Les déclencheurs les plus fréquents d’anaphylaxie chez les adultes sont les médicaments et les piqûres d’insectes, et chez les enfants, les aliments. L’évolution et la dynamique de l’anaphylaxie ne sont pas prévisibles. Selon les recommandations de la WAO et de nombreuses directives internationales, l’adrénaline est le médicament de choix en cas d’anaphylaxie. Les corticostéroïdes n’ont pas d’indication immédiate dans l’anaphylaxie. L’adrénaline doit être administrée par voie intramusculaire et non sous-cutanée. La dose initiale chez l’adulte est d’au moins 0,3-0,5 mg (règle générale : 0,1 mg par 10 kg de poids corporel). Il n’y a pas de contre-indication absolue à l’utilisation d’adrénaline en cas d’anaphylaxie. Chaque patient doit faire l’objet d’une évaluation allergologique après une réaction allergique générale.
Tout médecin, quelle que soit sa spécialité, peut être confronté à une urgence allergique. Ceci notamment parce que les réactions potentiellement mortelles sont souvent iatrogènes, c’est-à-dire causées par l’acte médical. Que ce soit à l’hôpital ou dans un cabinet médical, sur le lieu de travail, dans un institut d’enseignement ou même à la maison, il est important de reconnaître un événement allergique aigu afin de pouvoir demander de l’aide et de mettre en place un traitement rapidement.
“Je ne vais probablement pas passer à côté”, répondront la plupart des personnes ayant une formation médicale. Pourtant, il a été récemment démontré à l’hôpital général universitaire Gregorio Marañón de Madrid que le diagnostic n’avait pas été posé chez 44% des patients souffrant d’anaphylaxie admis aux urgences [1]. En outre, après l’enquête allergologique, la cause présumée de l’hospitalisation d’urgence a dû être revue dans 45% des cas. Des résultats similaires ont été obtenus auprès de 7822 médecins et professionnels de la santé interrogés. Lors de la présentation de différents scénarios cliniques, le diagnostic correct d’anaphylaxie n’a été posé correctement que dans 55% des cas [2]. L’événement de l’anaphylaxie, tout comme son identification, ne semble donc pas si simple, mais reste un défi médical.

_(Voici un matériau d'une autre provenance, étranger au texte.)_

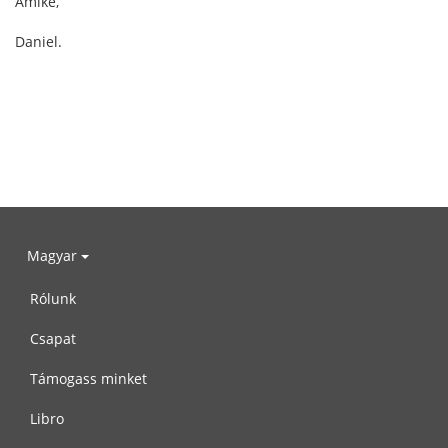
Amike,
Daniel.
Magyar
Rólunk
Csapat
Támogass minket
Libro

Prévalence et facteurs déclenchants
Le nombre d’hospitalisations dues à une anaphylaxie a augmenté ces dernières années en Europe, en Amérique du Nord et en Australie. Heureusement, les décès sont relativement rares, de sorte que le taux de mortalité est resté stable.
Les déclencheurs les plus fréquents de réactions anaphylactiques graves sont les médicaments – en particulier les anti-inflammatoires non stéroïdiens et les antibiotiques – et les piqûres d’insectes (guêpes, abeilles) chez les adultes, alors que chez les enfants, ce sont les aliments [3]. Les études récentes soulignent de plus en plus l’importance des circonstances à risque, des cofacteurs et des facteurs d’augmentation qui sont à l’origine d’une réaction allergique sévère (tableau 1) [4]. L’anaphylaxie peut être sévère chez les patients atteints d’une maladie mastocytaire telle que la mastocytose ou une augmentation de la tryptase sérique de base [5].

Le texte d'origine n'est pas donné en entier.